Sports Illustrated has been on the market for some time, and back in April we wrote about how Meredith was looking to sell SI for something like $150 million. Since then, there hasn’t been much movement on the sale front, although there was a fun stretch where Dan Gilbert and Tony Robbins were reportedly interested.
For a while, that lack of movement seemed to be a result of Meredith asking too much for SI. But according to a Reuters report from Carl O’Donnell and Liana B. Baker, Meredith’s patience might be paying off, as they’re apparently close to completing a deal. Not with an existing media company, but with a former NBA player.
Ulysses Lee “Junior” Bridgeman, a former U.S. basketball player who became a fast-food mogul, is in the lead to acquire Sports Illustrated magazine from U.S. media company Meredith Corp (MDP.N) for about $150 million, people familiar with the matter said on Friday.
The deal would be the result of a review that Meredith is carrying out in its portfolio, following its $1.84 billion acquisition of Time Inc last year. It has already sold off its Time and Fortune magazines and is exploring a sale of Money Magazine.

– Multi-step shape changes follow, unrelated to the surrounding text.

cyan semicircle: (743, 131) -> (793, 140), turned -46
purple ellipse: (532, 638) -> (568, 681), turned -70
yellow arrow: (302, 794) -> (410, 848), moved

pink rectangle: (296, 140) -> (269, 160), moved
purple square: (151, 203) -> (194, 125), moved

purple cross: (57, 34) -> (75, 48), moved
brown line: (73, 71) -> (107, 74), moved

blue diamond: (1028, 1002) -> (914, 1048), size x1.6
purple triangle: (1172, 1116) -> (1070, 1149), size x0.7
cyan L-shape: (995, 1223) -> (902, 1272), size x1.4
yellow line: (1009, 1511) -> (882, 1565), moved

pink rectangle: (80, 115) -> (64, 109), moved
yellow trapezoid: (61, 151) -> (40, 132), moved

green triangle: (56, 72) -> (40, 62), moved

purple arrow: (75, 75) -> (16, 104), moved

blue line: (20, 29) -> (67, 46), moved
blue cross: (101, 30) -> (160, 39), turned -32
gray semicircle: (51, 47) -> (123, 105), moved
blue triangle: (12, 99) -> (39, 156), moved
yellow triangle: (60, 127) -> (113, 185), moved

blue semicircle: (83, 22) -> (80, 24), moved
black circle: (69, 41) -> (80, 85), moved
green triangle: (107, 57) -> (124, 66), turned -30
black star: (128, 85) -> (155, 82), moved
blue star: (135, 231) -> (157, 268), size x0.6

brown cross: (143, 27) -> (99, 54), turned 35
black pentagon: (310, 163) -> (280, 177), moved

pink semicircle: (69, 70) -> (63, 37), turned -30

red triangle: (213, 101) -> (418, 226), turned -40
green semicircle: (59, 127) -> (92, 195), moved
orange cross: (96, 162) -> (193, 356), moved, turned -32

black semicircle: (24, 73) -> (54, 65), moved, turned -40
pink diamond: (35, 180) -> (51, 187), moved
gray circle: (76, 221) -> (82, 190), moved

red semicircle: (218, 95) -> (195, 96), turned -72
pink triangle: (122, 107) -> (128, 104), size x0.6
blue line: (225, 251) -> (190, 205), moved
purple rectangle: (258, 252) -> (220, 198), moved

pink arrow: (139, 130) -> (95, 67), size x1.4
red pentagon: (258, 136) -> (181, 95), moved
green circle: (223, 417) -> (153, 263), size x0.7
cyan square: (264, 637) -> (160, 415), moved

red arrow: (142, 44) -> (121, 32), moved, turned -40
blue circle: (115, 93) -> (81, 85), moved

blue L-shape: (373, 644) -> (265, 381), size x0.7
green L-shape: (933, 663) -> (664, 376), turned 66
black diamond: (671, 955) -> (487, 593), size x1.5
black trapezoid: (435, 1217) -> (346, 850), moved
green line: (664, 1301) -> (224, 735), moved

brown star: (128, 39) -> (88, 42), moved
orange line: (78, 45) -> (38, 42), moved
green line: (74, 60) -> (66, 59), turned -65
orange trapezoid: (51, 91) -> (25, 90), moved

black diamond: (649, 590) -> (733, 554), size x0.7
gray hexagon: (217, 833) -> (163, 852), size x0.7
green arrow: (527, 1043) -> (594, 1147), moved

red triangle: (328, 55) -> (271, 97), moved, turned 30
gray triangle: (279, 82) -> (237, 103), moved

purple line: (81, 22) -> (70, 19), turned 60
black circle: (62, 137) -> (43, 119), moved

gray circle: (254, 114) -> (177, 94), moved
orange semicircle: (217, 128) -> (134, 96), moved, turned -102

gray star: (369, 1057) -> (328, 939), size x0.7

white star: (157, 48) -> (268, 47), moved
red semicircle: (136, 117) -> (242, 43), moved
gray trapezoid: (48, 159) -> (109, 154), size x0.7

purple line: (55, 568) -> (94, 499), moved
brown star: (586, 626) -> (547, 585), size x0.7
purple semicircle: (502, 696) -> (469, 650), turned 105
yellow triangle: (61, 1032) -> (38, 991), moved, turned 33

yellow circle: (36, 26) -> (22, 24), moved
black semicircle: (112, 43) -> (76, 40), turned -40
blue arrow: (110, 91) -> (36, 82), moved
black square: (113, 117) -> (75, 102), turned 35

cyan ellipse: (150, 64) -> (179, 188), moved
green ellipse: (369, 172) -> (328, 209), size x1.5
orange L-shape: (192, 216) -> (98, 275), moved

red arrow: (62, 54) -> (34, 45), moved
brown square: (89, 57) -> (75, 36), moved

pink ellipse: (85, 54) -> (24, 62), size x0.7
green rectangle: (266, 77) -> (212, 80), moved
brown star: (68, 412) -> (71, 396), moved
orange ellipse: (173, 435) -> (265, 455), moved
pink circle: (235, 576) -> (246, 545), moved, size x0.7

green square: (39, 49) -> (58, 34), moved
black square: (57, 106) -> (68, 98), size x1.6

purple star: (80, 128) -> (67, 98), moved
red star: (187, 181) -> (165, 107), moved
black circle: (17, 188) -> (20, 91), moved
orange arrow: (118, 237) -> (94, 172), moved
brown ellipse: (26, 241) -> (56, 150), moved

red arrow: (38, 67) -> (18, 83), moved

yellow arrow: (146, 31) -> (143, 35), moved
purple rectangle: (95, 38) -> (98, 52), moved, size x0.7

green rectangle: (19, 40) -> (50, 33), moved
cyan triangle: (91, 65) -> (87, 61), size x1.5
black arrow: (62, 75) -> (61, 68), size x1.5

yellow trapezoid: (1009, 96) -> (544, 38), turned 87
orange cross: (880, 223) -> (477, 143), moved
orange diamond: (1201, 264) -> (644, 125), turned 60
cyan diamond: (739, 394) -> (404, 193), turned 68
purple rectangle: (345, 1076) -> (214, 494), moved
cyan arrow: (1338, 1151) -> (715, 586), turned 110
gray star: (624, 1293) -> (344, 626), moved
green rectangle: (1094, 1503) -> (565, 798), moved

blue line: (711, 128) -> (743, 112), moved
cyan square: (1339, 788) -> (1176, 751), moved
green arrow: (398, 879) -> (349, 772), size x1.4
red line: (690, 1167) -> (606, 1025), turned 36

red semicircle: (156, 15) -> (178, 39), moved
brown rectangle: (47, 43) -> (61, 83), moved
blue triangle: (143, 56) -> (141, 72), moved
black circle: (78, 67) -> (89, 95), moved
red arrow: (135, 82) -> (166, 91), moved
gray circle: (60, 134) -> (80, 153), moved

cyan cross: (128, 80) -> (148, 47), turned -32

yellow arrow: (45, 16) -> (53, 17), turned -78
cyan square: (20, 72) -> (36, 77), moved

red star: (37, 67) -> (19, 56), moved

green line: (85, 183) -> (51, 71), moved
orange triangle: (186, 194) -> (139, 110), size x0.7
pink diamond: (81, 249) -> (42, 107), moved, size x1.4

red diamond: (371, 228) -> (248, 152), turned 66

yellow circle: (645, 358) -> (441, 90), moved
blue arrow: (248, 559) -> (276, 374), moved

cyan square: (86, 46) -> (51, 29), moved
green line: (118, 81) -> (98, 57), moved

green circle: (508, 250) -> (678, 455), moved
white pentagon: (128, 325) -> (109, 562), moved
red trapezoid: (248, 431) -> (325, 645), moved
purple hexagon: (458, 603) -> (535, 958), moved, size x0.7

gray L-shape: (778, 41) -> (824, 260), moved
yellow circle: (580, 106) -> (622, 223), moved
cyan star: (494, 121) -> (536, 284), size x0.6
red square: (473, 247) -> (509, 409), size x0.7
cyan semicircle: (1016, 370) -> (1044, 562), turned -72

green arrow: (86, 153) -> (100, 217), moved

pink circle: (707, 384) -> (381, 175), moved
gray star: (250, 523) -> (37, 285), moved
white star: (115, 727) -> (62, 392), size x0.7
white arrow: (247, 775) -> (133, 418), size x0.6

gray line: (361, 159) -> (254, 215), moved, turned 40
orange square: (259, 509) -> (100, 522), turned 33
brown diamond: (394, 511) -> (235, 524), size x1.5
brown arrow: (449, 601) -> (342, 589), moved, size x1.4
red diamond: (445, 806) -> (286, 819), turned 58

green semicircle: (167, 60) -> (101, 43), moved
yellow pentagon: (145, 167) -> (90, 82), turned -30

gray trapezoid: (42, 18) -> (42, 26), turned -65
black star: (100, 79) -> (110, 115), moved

Bridgeman is in the final stages of negotiating a deal for Sports Illustrated after lining up acquisition financing, the sources added. If his effort is successful, a deal announcement could come by the end of the year, according to the sources.
Bridgeman is a former Indiana high school legend from East Chicago who went on to play at Louisville before a lengthy NBA career. After his playing days, he ended up going into an entirely different industry, becoming a restaurant franchise mogul. Bridgeman’s interest was first reported in October by the New York Post‘s Keith J. Kelly.
Considering Bridgeman is apparently willing to offer the asking price, it might be surprising that the deal hasn’t gone through yet, but as Reuters notes, it’s for a very simple reason: Bridgeman isn’t in media or publishing. That means a lack of infrastructure, which means the buyers will need a way to actually print the magazine, among other things.
One aspect of the deal still being hashed out in the negotiations is the outsourcing agreements related to printing and paper costs of the magazine, one of the sources said. These discussions are common when a buyer who does not own a media company purchases a magazine, the source added.
For example, when Marc and Lynne Benioff bought Time magazine for $190 million in cash in September, Meredith entered into a multiyear agreement with them to provide services such as subscription fulfillment, paper purchasing and printing.
If the deal goes through, it will be interesting to see how a new entrant to the world of media handles the Sports Illustrated brand going forward.